Speaking about the writing process of the show, the likes of Howard Gordon and co-creators Joel Surnow and Robert Cochran were always upfront about how the show operated. 24 was never a series that approached every season with a grand master plan for where the story was going to go. In fact the pace of the series, particularly when it got into a groove and formula from season two onwards, meant that it chewed up so much story so quickly that any plan the writers had at the start of the season would be pretty much done and dusted by the seventh or eighth episode.

It was refreshing to see showrunners take such an honest approach to how they talked about how they wrote their show, particularly one that was as big as this series was at its peak.

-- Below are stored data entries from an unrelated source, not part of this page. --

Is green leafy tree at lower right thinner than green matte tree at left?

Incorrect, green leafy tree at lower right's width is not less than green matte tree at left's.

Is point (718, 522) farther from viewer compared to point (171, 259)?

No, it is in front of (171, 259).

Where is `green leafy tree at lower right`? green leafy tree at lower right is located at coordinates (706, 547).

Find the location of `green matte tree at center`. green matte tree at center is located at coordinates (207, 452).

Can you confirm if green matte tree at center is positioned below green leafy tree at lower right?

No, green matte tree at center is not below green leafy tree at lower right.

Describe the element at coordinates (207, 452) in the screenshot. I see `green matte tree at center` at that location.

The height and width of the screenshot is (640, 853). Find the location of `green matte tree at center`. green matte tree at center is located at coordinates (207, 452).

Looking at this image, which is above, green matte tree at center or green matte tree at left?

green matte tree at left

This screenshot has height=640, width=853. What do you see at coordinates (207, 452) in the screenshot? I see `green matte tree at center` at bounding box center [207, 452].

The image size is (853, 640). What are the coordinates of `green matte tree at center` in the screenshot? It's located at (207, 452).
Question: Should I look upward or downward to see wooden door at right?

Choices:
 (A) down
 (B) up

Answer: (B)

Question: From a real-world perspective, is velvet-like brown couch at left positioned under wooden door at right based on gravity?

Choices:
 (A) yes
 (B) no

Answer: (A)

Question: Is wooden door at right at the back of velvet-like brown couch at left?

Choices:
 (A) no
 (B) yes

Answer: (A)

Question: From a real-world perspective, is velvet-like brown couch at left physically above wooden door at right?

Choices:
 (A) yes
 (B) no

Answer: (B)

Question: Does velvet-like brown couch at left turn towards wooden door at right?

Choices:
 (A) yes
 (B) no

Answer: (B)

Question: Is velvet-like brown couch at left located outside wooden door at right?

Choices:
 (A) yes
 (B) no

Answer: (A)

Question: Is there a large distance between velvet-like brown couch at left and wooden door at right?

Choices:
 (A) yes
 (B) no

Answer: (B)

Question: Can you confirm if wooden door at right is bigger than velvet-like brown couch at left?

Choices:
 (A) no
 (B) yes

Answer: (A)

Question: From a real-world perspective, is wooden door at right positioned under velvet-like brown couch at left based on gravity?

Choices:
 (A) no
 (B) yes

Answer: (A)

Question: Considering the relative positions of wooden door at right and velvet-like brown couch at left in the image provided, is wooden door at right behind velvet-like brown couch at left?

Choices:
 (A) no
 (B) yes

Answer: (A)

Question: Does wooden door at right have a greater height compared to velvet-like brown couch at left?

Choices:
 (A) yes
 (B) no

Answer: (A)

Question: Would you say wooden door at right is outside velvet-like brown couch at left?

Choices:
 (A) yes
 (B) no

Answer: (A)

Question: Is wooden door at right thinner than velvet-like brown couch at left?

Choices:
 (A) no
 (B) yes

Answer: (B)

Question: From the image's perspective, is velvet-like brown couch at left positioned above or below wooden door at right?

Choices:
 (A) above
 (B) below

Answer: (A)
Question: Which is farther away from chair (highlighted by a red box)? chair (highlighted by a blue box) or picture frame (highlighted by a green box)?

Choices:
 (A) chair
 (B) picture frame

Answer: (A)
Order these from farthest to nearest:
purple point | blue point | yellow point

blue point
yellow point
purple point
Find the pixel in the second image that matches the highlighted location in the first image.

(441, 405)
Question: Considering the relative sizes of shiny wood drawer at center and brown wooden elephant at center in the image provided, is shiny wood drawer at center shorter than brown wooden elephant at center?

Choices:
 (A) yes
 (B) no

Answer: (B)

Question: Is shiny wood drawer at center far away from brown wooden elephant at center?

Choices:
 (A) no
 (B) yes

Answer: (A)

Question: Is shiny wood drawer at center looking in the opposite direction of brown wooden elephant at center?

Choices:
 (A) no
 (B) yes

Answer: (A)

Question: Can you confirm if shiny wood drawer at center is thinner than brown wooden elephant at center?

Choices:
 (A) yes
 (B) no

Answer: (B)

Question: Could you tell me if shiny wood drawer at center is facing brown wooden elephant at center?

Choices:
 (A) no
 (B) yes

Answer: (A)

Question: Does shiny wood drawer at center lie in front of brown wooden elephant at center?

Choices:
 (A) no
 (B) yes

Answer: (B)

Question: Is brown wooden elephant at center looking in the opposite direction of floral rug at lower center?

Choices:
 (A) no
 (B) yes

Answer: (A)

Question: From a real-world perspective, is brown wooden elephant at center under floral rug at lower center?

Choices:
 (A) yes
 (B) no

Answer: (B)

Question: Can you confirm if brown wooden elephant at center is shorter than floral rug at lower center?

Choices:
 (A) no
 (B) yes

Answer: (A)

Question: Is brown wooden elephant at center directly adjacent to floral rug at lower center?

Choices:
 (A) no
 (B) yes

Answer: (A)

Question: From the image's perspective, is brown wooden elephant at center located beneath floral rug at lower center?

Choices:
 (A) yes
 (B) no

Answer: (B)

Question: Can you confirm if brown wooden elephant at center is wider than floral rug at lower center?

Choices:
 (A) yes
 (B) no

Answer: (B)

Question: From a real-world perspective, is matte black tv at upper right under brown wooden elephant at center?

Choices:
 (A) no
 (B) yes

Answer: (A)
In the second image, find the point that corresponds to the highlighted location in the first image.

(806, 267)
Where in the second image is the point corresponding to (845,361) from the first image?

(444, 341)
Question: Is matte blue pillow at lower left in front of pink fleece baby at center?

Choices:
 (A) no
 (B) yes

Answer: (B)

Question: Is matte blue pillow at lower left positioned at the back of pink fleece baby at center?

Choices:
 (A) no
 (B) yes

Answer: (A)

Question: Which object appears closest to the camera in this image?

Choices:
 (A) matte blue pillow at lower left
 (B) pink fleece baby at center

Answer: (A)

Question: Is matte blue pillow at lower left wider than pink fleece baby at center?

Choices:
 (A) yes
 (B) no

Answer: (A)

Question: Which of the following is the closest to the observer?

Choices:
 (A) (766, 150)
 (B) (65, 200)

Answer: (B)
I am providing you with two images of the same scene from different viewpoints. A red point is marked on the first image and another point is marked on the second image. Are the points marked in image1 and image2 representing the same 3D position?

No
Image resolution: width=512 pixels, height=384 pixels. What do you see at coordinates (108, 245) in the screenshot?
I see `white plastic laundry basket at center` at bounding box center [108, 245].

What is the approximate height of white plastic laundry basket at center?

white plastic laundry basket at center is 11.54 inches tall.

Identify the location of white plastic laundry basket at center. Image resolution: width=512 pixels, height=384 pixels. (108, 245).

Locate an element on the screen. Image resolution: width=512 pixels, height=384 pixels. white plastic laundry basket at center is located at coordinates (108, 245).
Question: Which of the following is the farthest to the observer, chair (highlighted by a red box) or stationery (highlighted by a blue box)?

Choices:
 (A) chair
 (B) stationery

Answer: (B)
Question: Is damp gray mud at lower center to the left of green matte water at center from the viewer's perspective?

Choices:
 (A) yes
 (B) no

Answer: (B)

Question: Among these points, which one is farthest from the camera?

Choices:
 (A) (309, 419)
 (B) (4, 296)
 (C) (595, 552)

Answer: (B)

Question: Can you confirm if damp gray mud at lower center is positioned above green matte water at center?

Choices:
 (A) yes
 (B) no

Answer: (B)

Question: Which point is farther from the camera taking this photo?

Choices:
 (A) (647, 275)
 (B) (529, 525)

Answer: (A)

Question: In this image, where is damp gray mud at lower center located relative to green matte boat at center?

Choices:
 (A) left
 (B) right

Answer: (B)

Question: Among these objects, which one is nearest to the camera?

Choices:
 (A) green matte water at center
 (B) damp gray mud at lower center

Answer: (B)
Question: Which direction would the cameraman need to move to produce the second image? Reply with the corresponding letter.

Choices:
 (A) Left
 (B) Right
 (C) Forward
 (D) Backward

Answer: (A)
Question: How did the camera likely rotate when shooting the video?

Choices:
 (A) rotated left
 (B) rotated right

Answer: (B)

Right in the middle of a golden era of serialised television on the American networks, 24 was right there alongside Alias and eventually Lost and Heroes as the pinnacle of cinematic television that felt like watching either a prolonged movie or a novel for television (although, they were strictly television shows and for the record I’m not a big fan of television writers or actors whenever they try to sell their series as anything other than a television series. The whole ‘it’s an eight-hour movie’ argument rubs me up the wrong way).

However, these series were, like so much television, being written, produced and filmed within the same period of time. Sometimes, as was the case with Lost when it came to is final three seasons, they were given enough time to know how far they needed to go before they reached the final chapter; in the case of that show, debate still rages as to how much they actually had planned. Unlike 24, Lost showrunners Damon Lindelof and Carlton Cuse kept talking about their plan for the series, words that many doubted when the final episode eventually made its eagerly awaited broadcast.

The point is, the writers of 24 maintained that they were usually flying by the seat of their pants to write the series and if you hadn’t figured it out during the first half of Day One, then you definitely knew by the time ‘5:00pm-6:00pm’ rolled around.

Those first thirteen episodes did feel tightly constructed and if they were winging it then they did it very well, but it was clear that not knowing if they had a full twenty four episodes to run with when they started the series had now gotten them into trouble. Sure, they had the Drazen card to play, but as we’ll see when we get to the last five episodes (as entertaining as they are), the writers didn’t really know what their contingency plan was, if they even had any.

By the time we get to near the end, we’ll see that Andre and Alexis had a whole other set of concerns going on that weren’t really hinted at until we got to this part of the show where at the very least you can see the cogs getting to a point where the series can head to on its way to the finale.

As it is, this just feels like a trading water episode, where characters once again deliver ‘the plot so far’ type of dialogue and go around in circles before trouble starts to rear its head again.

It is, by far, the weakest episode of the season, but as we now head back towards night time, the dark night of the soul that made those earlier episodes so entertaining and enriching will return to the series and with it 24 getting back into the groove that made that first half so damn good.